In this paper, the authors examine the concept of residual connections through the lens of incremental/iterative inference.

ResBlocks: “Refinement” blocks?

It makes a lot of sense to view resblocks as “refinement” blocks. Let me explain. The typical way of illustrating resblocks is the following. (For simplicity, let’s ignore the spatial dimensions, and use only one layer per block):

In my opinion, this is misleading. The residual connections seem to be a “bonus”, just something you add to any good old feedforward network. Here is an illustration that I think is more representative:

Same network, different interpretation. Here, the residual connections are drawn as straight lines, highlighting the continuity of the features throughout the layers. Now, the residual branch becomes the “main branch”, and the secondary branch computes a “delta” that “refines” the existing signal. This illustration also highlights the fact that a ResBlock does not (generally) change the number of features (or change the spatial dimensions) of the main signal.

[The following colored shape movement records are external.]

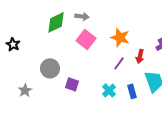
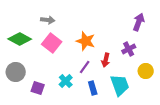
green diamond: (56, 22) -> (20, 39), moved, turned 55
cyan cross: (109, 90) -> (66, 81), moved
blue rectangle: (132, 91) -> (93, 88), moved

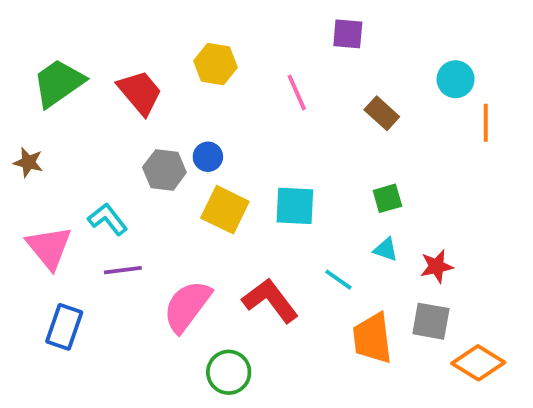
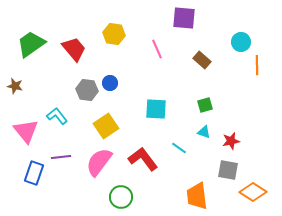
purple square: (348, 34) -> (184, 18), size x1.4
yellow square: (225, 210) -> (106, 126), moved, turned 30
purple line: (123, 270) -> (61, 157), moved
orange trapezoid: (372, 338) -> (197, 196), moved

Iterative refinement in ResNets

The authors provide 3 interesting contributions:

  1. They find that residual blocks are encouraged to produce deltas that are in the direction of the negative loss gradient. They empirically confirm this by comparing (with cosine distance) the delta produced by a resblock and the gradient of the loss relative to the hidden features prior to the block.

  2. They observe that resnets can perform both hierarchical representation learning and iterative feature refinement. They find that lower layers focus on representation learning, and upper layers on refinement. Since the upper layers are only refining, they can be removed with minimal effect on the accuracy.

  3. They find a method for reusing resblocks, thus obtaining truly iterative inference. By sharing the parameters of the resblocks, we obtain an iterative application of the same transform; and it reduces the parameter count. But naively sharing parameters in a Resnet leads to bad performance. The authors propose a way to overcome this issue; but sadly good results are obtained when matching the number of parameters of the non-iterative baseline.

    Notice the horizontal line in the table that conveniently allows them to consider their method superior.